*What the task asks*. Pictures are to be left out. Return exactly the lines below from the one with "Einkaufszentren, Bürogebäuden oder" up to and including the one with "Это факт. И это работает!".

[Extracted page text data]
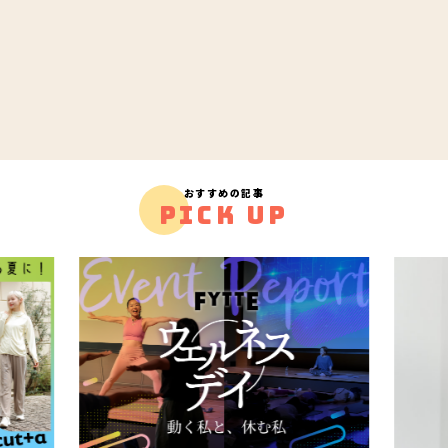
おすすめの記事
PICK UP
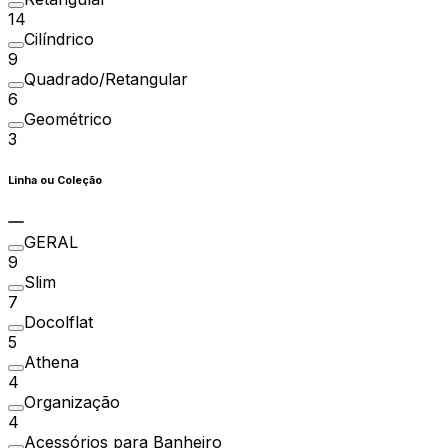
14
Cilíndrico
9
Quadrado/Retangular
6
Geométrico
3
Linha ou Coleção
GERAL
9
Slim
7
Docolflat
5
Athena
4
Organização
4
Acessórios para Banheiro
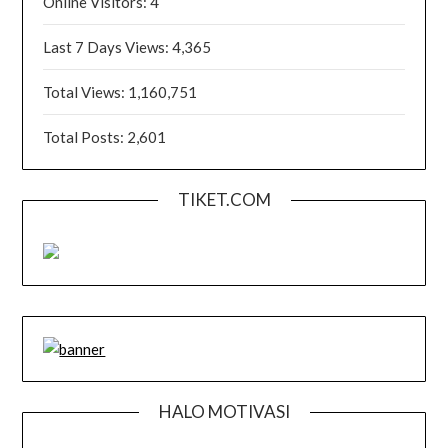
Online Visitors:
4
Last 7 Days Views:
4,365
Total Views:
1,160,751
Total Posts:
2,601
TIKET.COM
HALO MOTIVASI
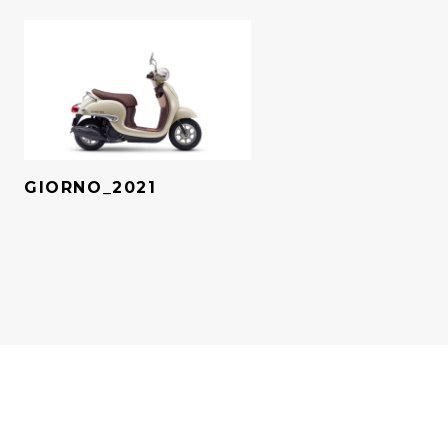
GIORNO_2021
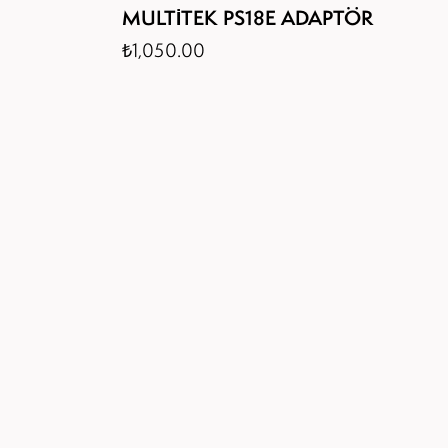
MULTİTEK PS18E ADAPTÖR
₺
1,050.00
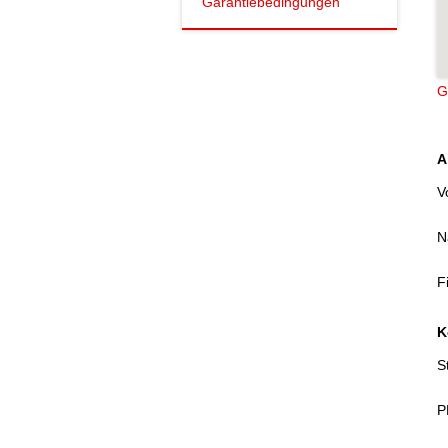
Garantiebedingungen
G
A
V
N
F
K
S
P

* * *

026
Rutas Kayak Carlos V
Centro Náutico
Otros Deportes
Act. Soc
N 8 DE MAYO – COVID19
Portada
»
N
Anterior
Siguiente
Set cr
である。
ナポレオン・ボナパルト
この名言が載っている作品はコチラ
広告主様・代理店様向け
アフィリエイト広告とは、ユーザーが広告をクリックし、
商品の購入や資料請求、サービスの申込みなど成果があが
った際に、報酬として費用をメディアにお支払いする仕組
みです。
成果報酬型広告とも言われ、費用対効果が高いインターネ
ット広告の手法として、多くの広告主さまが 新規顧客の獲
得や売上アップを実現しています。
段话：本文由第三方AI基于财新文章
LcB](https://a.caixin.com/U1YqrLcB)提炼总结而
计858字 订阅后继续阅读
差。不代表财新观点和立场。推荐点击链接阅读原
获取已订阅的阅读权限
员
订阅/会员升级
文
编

* * *

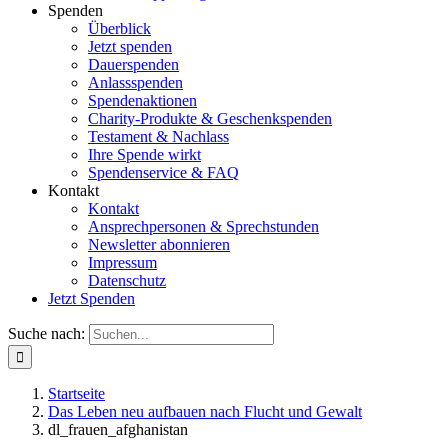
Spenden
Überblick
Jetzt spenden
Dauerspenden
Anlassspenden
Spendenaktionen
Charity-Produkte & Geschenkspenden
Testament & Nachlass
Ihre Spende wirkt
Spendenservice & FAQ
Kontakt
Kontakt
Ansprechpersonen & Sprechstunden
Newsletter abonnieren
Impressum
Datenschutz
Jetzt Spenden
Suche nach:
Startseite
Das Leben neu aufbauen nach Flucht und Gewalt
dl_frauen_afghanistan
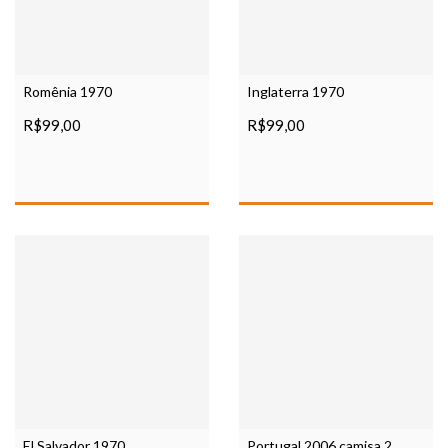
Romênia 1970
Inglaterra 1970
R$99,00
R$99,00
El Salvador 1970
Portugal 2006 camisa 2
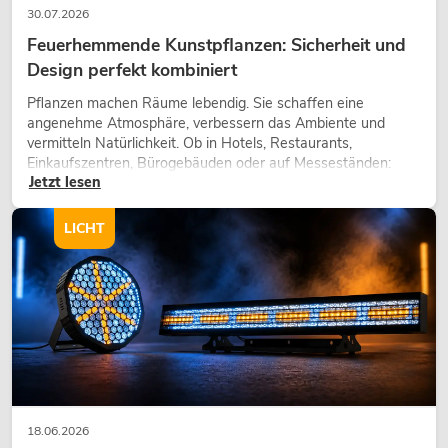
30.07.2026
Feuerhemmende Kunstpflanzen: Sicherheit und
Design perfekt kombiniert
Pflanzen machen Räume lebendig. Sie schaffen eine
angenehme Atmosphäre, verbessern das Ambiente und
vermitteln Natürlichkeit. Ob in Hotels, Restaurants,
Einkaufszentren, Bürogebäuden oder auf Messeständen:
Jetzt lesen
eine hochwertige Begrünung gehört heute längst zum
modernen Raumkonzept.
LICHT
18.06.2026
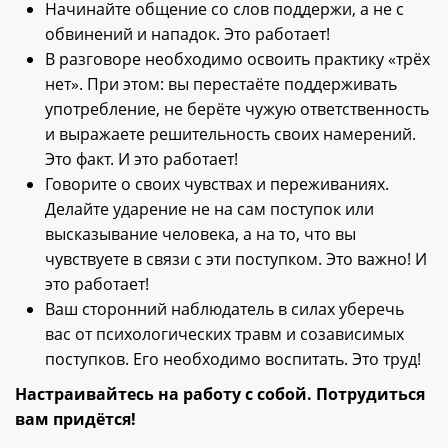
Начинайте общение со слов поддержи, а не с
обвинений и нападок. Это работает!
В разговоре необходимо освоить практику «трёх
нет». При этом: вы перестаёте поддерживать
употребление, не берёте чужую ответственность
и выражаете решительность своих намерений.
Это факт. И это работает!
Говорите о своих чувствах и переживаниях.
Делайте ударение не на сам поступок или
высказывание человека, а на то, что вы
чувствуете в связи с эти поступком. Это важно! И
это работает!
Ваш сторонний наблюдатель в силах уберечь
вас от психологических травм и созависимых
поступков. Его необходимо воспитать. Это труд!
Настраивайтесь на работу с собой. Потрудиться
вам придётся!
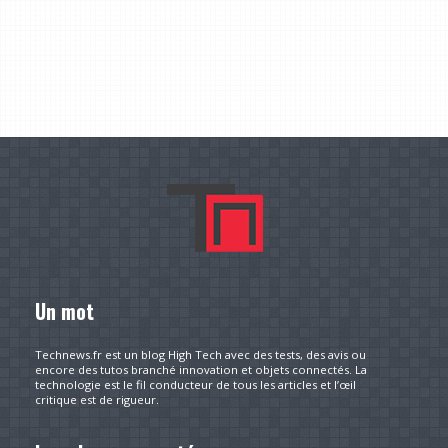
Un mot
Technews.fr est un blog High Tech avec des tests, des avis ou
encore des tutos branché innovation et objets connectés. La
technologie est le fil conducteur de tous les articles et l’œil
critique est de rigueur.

*Response*.
Einkaufszentren, Bürogebäuden oder auf Messeständen:
Jetzt lesen
eine hochwertige Begrünung gehört heute längst zum
modernen Raumkonzept.
LICHT
18.06.2026
Начинайте общение со слов поддержи, а не с
обвинений и нападок. Это работает!
В разговоре необходимо освоить практику «трёх
нет». При этом: вы перестаёте поддерживать
употребление, не берёте чужую ответственность
и выражаете решительность своих намерений.
Это факт. И это работает!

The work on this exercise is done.